Translated by Ros Schwartz
5 x 8 inches, 400pp. June 2014
ISBN : 9780857421647
Rs 525.00 (HB)
Dominique Eddé’s gripping novel tells the story of the doomed Jann family as they plot against one another for revenge and power. Kamal Jann, a successful lawyer in New York City, has a troubled past unseen to most. When he was a boy in Syria, his uncle, the head of the Syrian CIA, had his parents killed, leaving Kamal orphaned at the age of twelve. In a twisted attempt for forgiveness, and as insurance against retaliation, Kamal’s uncle paid for his education, leading to his eventual success. Now living in Manhattan, Kamal receives news that his uncle is planning a terrorist attack on Paris and has recruited Kamal’s jihadist brother to carry it out. To save his brother, and ultimately avenge his parent’s murder, Kamal enters into a dangerous pact with his uncle. Calm, reserved, and even charming on the surface, Kamal hides a vein of madness that will stop at nothing to bring down his uncle and the Syrian regime.
Alliances, damaged lives, impossible loves, and deep betrayals unfold as the family relationships erode, echoing the conflicts that tear apart the countries around them in the Middle East. Cousins are at odds; women and daughters are playing their own dark games; and the fortune teller, La Bardolina, has dangerous motives. Expertly translated by award-winning translator Ros Schwartz, and rendered in a voice that is raw, powerful, and rich in imagery, Kamal Jann has been hailed by the French critics as both universal and prophetic, a novel that is vital to our understanding of Syria and the Middle East.
Born in Lebanon, Dominique Eddé is the author of several novels including Pourquoi il fait si sombre? (Why is it so Dark?, 1999) as well as an essay on Jean Genet and a book of interviews with the psychoanalyst André Green. In 1991, she curated and published the photographic project 'Beirut City Centre' featuring, in particular, the work of Robert Frank and Joseph Koudelka. She lives in Turkey.

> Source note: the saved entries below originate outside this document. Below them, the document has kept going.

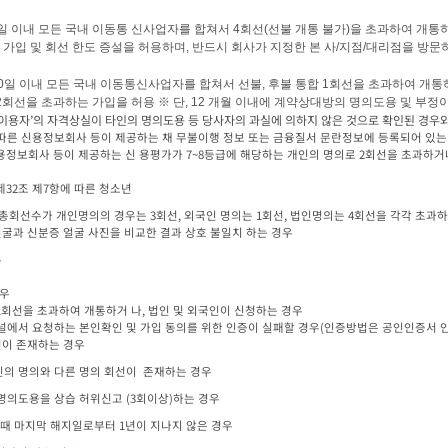
일 이내 모든 국내 이동통 신사업자를 합쳐서 
4
회선
(
선불 개통 불가
)
을 초과하여 개통하
 가입 및 회선 한도 증설을 허용하며
, 
반드시 회사가 지정한 본 사
/
지점
/
대리점을 방문하
0
일 이내 모든 국내 이동통신사업자를 합쳐서 선불
, 
후불 통합 
1
회선을 초과하여 개통하
2
회선을 초과하는 가입을 허용 
※ 
단
, 12 
개월 이내에 계약상대방의 명의도용 및 부정이
(단, ‘이용자’의 자격상실이 타인의 명의도용 등 당사자의 과실에 의하지 않은 것으로 확인된 경우
 제32조 제7항에 따른 청소년 
입된 총회선수가 개인명의의 경우는 3회선, 외국인 명의는 1회선, 법인명의는 4회선을 각각 초과
 얼굴과 신분증 얼굴 사진을 비교한 결과 상호 불일치 하는 경우 


입채널에서 요청하는 본인확인 및 가입 동의를 위한 인증이 실패할 경우(인증방법은 공인인증서 인증
회선이 존재하는 경우
인의 명의와 다른 명의 회선이  존재하는 경우
 명의도용을 상습 허위신고 (3회이상)하는 경우
상일 때 마지막 해지일로부터 1년이 지나지 않은 경우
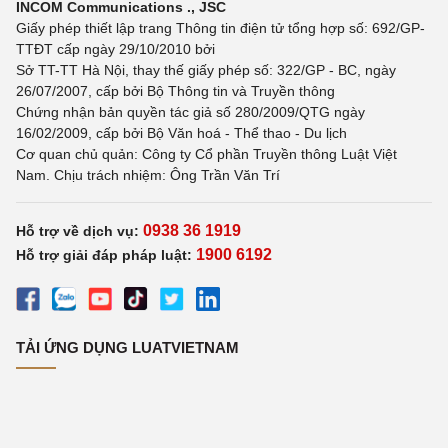
INCOM Communications ., JSC
Giấy phép thiết lập trang Thông tin điện tử tổng hợp số: 692/GP-
TTĐT cấp ngày 29/10/2010 bởi
Sở TT-TT Hà Nội, thay thế giấy phép số: 322/GP - BC, ngày
26/07/2007, cấp bởi Bộ Thông tin và Truyền thông
Chứng nhận bản quyền tác giả số 280/2009/QTG ngày
16/02/2009, cấp bởi Bộ Văn hoá - Thể thao - Du lịch
Cơ quan chủ quản: Công ty Cổ phần Truyền thông Luật Việt
Nam. Chịu trách nhiệm: Ông Trần Văn Trí
0938 36 1919
Hỗ trợ về dịch vụ:
1900 6192
Hỗ trợ giải đáp pháp luật:
TẢI ỨNG DỤNG LUATVIETNAM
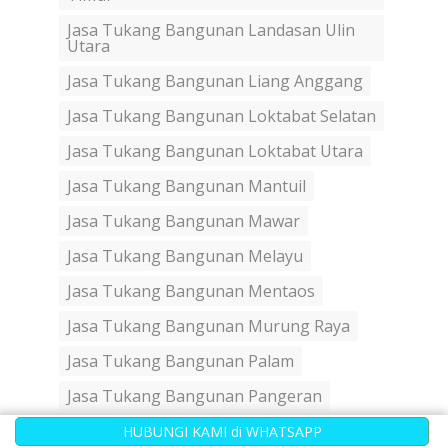
Jasa Tukang Bangunan Landasan Ulin
Utara
Jasa Tukang Bangunan Liang Anggang
Jasa Tukang Bangunan Loktabat Selatan
Jasa Tukang Bangunan Loktabat Utara
Jasa Tukang Bangunan Mantuil
Jasa Tukang Bangunan Mawar
Jasa Tukang Bangunan Melayu
Jasa Tukang Bangunan Mentaos
Jasa Tukang Bangunan Murung Raya
Jasa Tukang Bangunan Palam
Jasa Tukang Bangunan Pangeran
Jasa Tukang Bangunan Pasar Lama
HUBUNGI KAMI di WHATSAPP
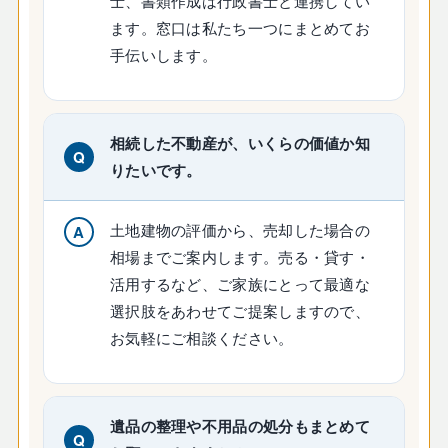
士、書類作成は行政書士と連携してい
ます。窓口は私たち一つにまとめてお
手伝いします。
相続した不動産が、いくらの価値か知
りたいです。
土地建物の評価から、売却した場合の
相場までご案内します。売る・貸す・
活用するなど、ご家族にとって最適な
選択肢をあわせてご提案しますので、
お気軽にご相談ください。
遺品の整理や不用品の処分もまとめて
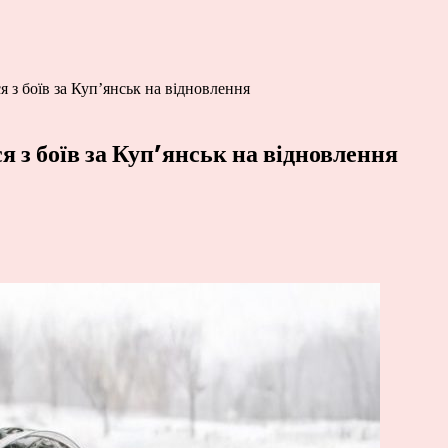
я з боїв за Куп’янськ на відновлення
ся з боїв за Куп’янськ на відновлення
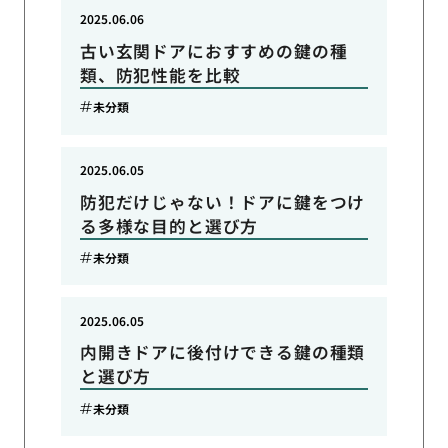
2025.06.06
古い玄関ドアにおすすめの鍵の種
類、防犯性能を比較
未分類
2025.06.05
防犯だけじゃない！ドアに鍵をつけ
る多様な目的と選び方
未分類
2025.06.05
内開きドアに後付けできる鍵の種類
と選び方
未分類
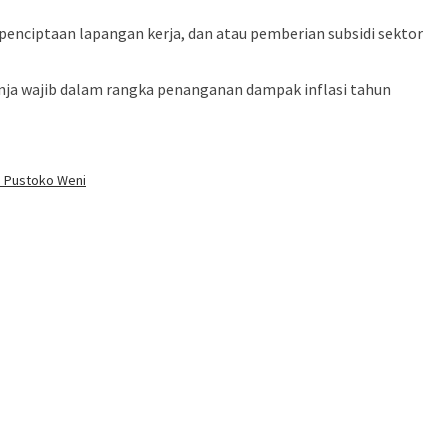
penciptaan lapangan kerja, dan atau pemberian subsidi sektor
ja wajib dalam rangka penanganan dampak inflasi tahun
i Pustoko Weni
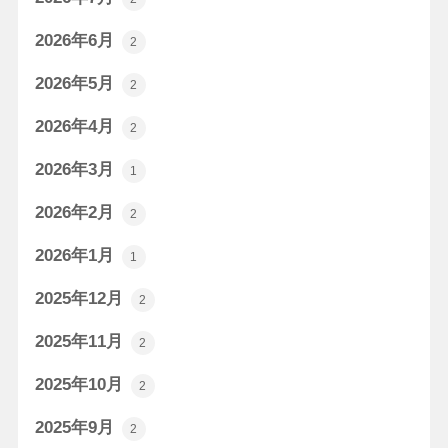
2026年6月
2
2026年5月
2
2026年4月
2
2026年3月
1
2026年2月
2
2026年1月
1
2025年12月
2
2025年11月
2
2025年10月
2
2025年9月
2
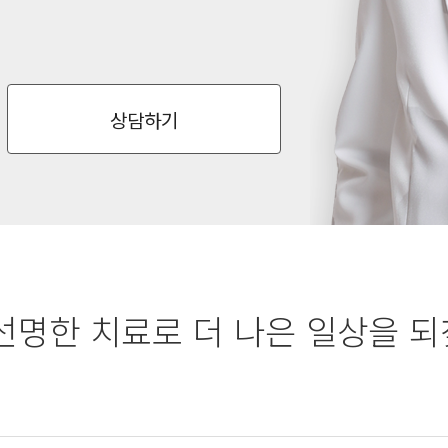
상담하기
선명한 치료로 더 나은 일상을 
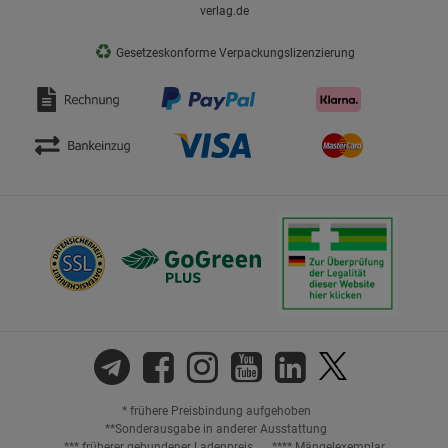
verlag.de
♻
Gesetzeskonforme Verpackungslizenzierung
* frühere Preisbindung aufgehoben
**Sonderausgabe in anderer Ausstattung
*** früherer gebundener Ladenpreis
**** Mängelexemplar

Ros Schwartz has translated over 60 works of fiction and non-fiction, particularly novels by contemporary Francophone writers including Andrée Chedid, Ousmane Sembène, Yasmina Khadra and Aziz Chouaki. Her co-translation (with Amanda Hopkinson) of Dominique Manotti's lorraine Connection won the Duncan Lawrie International Dagger Award in 2008. She was made a Chevalier dans l'Ordre des Arts et des Lettres in 2009. She is Chair of English PEN's Writers in Translation Programme.